They were all mysteries, and occasionally, when people taunted and called him a
bastard, he hated her for them.
Frallit eased up
on his hold. "How would I know where your mother came from?" he said.
"I never had call for her services." The master baker gave Jack's
neck one final squeeze and then let go. "Now get some wood in the oven
before I change my mind and decide to throttle you all the way." He turned
and left Jack to his work.
Bevlin was
expecting a visitor. He didn't know who it would be, but he felt the approach.
Time to grease up another duck, he thought absently. Then he decided against
it. After all, not everybody had a taste for his particular favorite. Better be
safe and roast that haunch of beef. True, it was a few weeks old, but that
hardly mattered-maggot-addled beef had never killed anyone, and it was said to
be more tender and juicy than its fresher counterpart.
He hauled the meat
up from the cellar, sprinkled it with salt and spices, wrapped it in large dock
leaves, and buried it amongst the glowing embers of the huge fireplace.
Roasting beef was a lot more trouble than greased duck. He hoped his guest
appreciated it.
When the visitor
finally arrived, it was dark outside. Bevlin's kitchen was warm and bright, and
fragrant cooking smells filled the air. "Come in, friend," croaked
Bevlin in response to the knock on the door. "It's open."
The man who
entered was much younger than the wiseman had expected.

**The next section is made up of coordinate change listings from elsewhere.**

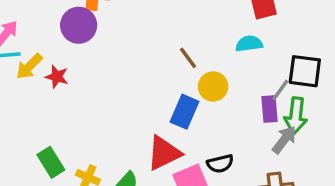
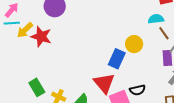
brown line: (188, 58) -> (164, 33), moved
red star: (57, 77) -> (41, 37), size x1.5
red triangle: (164, 153) -> (104, 83), turned -45

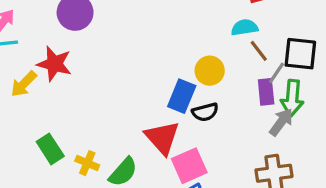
yellow arrow: (25, 30) -> (24, 84), moved
black semicircle: (137, 90) -> (205, 112), moved

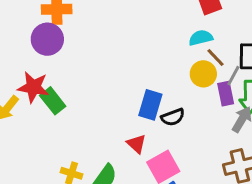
yellow circle: (210, 71) -> (203, 74), moved
red triangle: (162, 138) -> (136, 144), size x0.6
green rectangle: (50, 149) -> (53, 101), moved

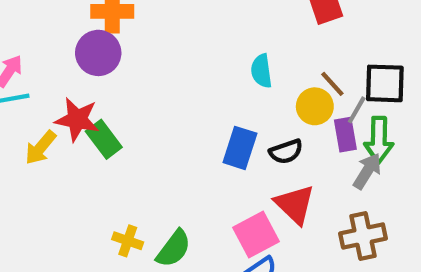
cyan semicircle: (201, 38) -> (261, 71), moved, turned -85
black semicircle: (173, 117) -> (286, 152), moved
red triangle: (136, 144) -> (295, 204), moved, size x1.5

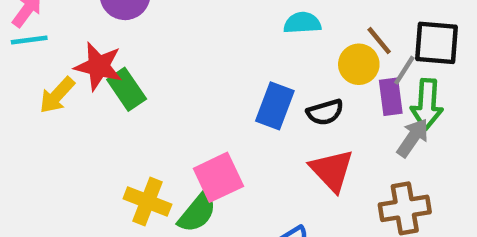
cyan semicircle: (261, 71) -> (302, 23), turned 92
pink square: (256, 235) -> (218, 177), moved
yellow cross: (128, 241) -> (147, 201), size x1.4

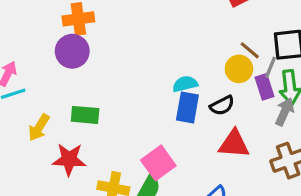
cyan semicircle: (302, 23) -> (185, 84), moved
red star: (98, 66) -> (69, 159), moved
green rectangle: (127, 89) -> (85, 115), turned -40
red triangle: (332, 170) -> (234, 144), turned -32

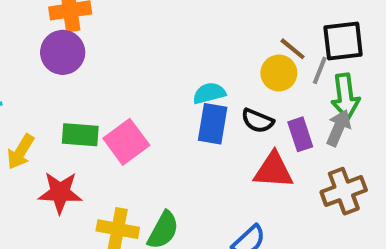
purple rectangle: (265, 87) -> (300, 134), moved
black semicircle: (222, 106) -> (258, 121), turned 50
pink square: (158, 163) -> (126, 142), moved

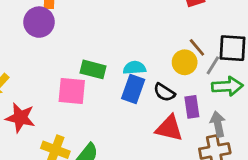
green arrow: (345, 96) -> (227, 86), turned -96
gray arrow: (339, 128) -> (218, 124), moved, turned -45
green rectangle: (80, 135) -> (93, 69), moved
pink square: (126, 142) -> (72, 91), turned 32

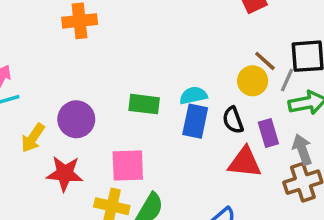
purple circle: (39, 22) -> (76, 119), moved
pink square: (72, 91) -> (128, 165), moved
black semicircle: (164, 92) -> (233, 120), turned 45

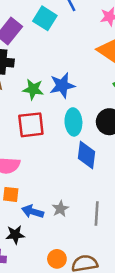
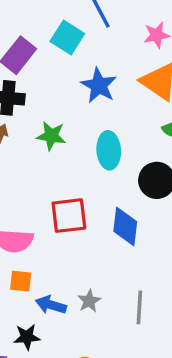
blue star: (62, 85) -> (99, 85), moved, turned -30
cyan ellipse: (73, 122) -> (109, 150), moved
red square: (31, 125) -> (69, 216), moved

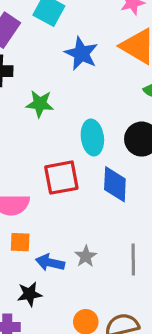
cyan ellipse: (109, 150) -> (92, 137), moved

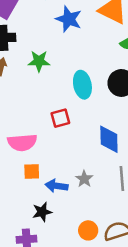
red square: (61, 178) -> (60, 118), size x0.7
blue diamond: (115, 184) -> (109, 139), moved

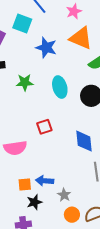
cyan ellipse: (82, 85) -> (60, 87), moved
orange square: (32, 172) -> (25, 185), moved
gray star: (84, 179) -> (64, 195), moved

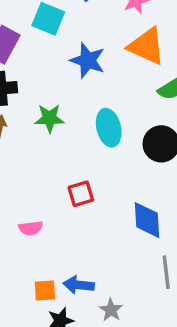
pink semicircle: (15, 148) -> (31, 228), size x0.6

He was tall and
handsome; gold strands in his hair caught the firelight in defiance of the dirt
from the road. His clothes, however, had little fight in them. They were an
unremarkable gray; even the leathers that had once been black or tan bore
testament to the persistence of the dirt. The only bright spot was a
handkerchief tied about his neck. Bevlin fancied there was something touching
about its faded scarlet glory.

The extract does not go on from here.